🤖 AI Summary
To address the reliance on manually crafted examples, poor generalizability, and high inference cost in few-shot/zero-shot text classification, this paper proposes a principle-induction-based multi-agent prompting framework. Multiple LLM agents collaboratively extract, validate, and aggregate transferable classification principles from minimal or zero labeled data; a dedicated classification agent then performs inference using these principles. Our approach eliminates manual example and principle design, introducing the first closed-loop paradigm of “principle generation → aggregation → application.” Evaluated across diverse domain datasets, it achieves macro-F1 improvements of 1.55–19.37 percentage points over strong baselines—including chain-of-thought and backtrack prompting—while incurring lower inference overhead than standard few-shot prompting and demonstrating superior cross-task generalization.
📝 Abstract
We present PRINCIPLE-BASED PROMPTING, a simple but effective multi-agent prompting strategy for text classification.
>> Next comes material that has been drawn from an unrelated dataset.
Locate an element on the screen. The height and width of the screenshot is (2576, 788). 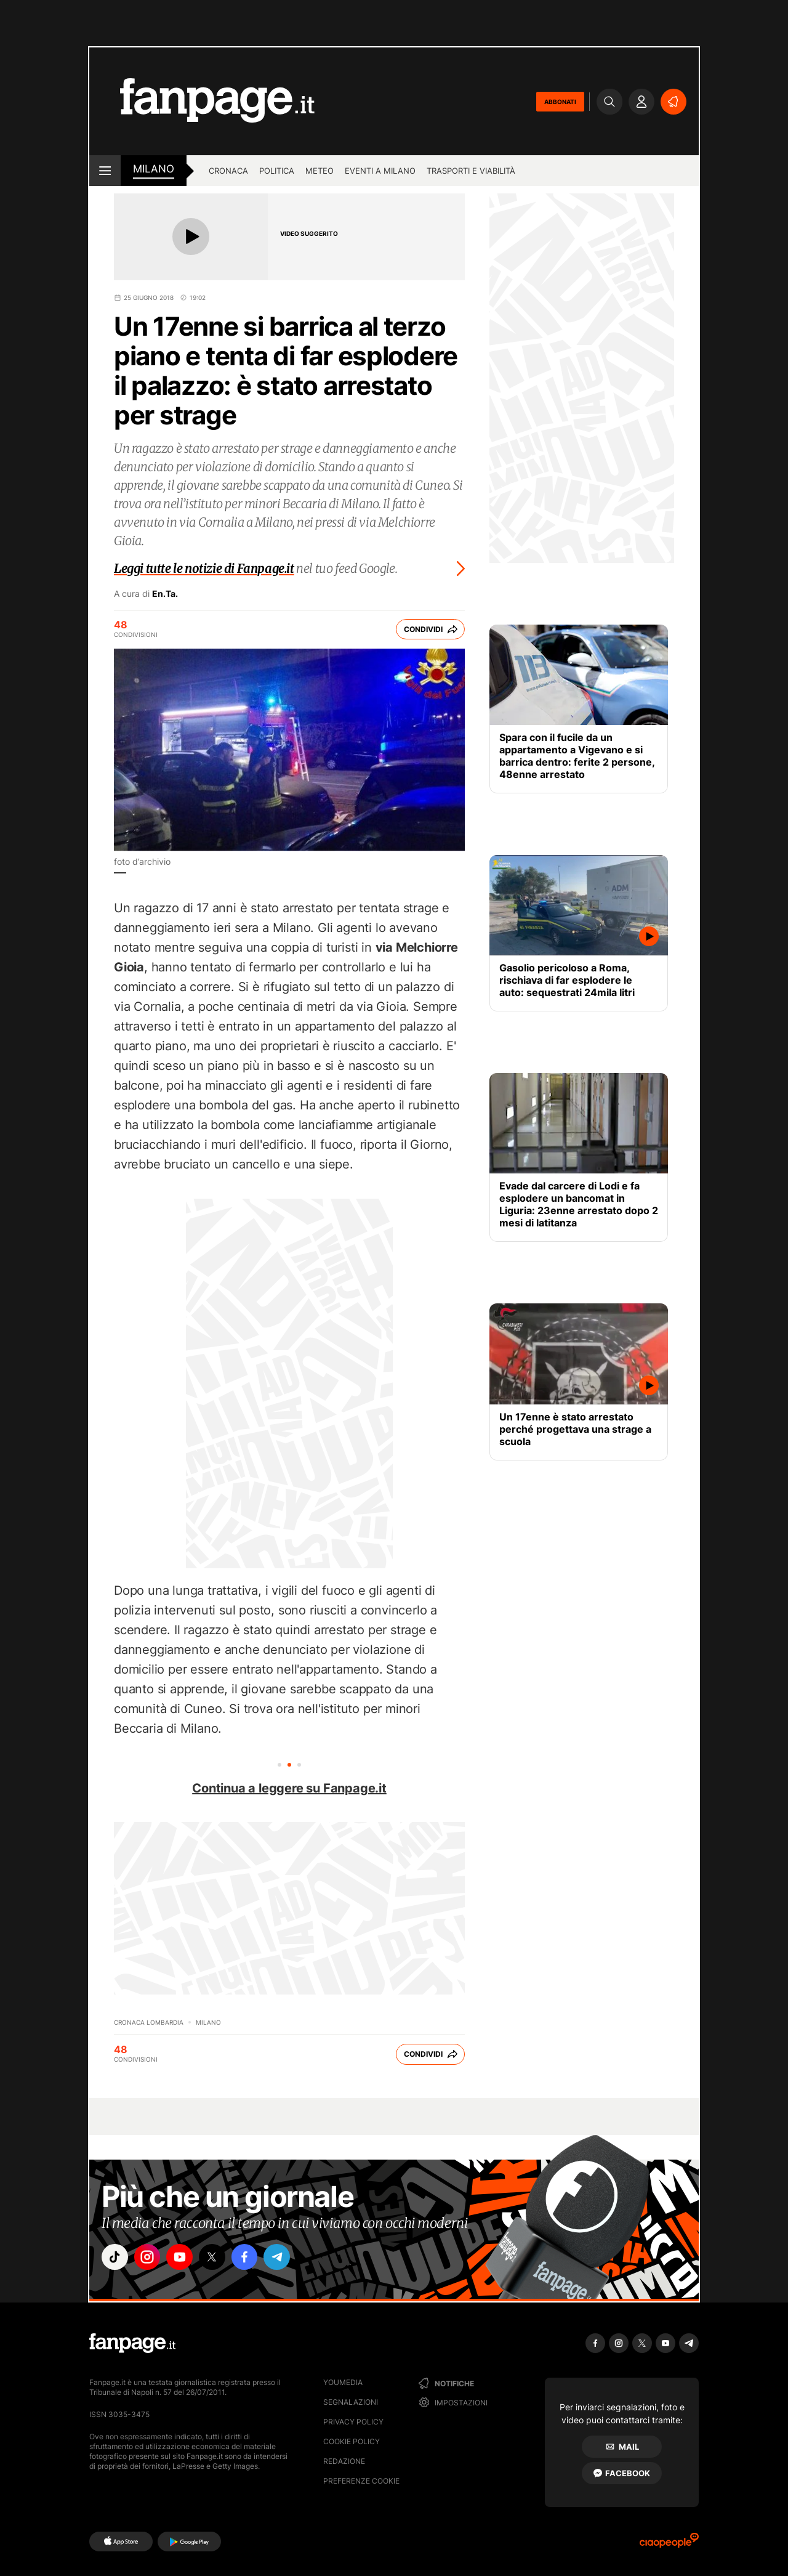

It first asks multiple LLM agents to independently generate candidate principles based on analysis of demonstration samples with or without labels, consolidates them into final principles via a finalizer agent, and then sends them to a classifier agent to perform downstream classification tasks. Extensive experiments on binary and multi-class classification datasets with different sizes of LLMs show that our approach not only achieves substantial performance gains (1.55% - 19.37%) over zero-shot prompting on macro-F1 score but also outperforms other strong baselines (CoT and stepback prompting). Principles generated by our approach help LLMs perform better on classification tasks than human crafted principles on two private datasets. Our multi-agent PRINCIPLE-BASED PROMPTING approach also shows on-par or better performance compared to demonstration-based few-shot prompting approaches, yet with substantially lower inference costs. Ablation studies show that label information and the multi-agent cooperative LLM framework play an important role in generating high-quality principles to facilitate downstream classification tasks.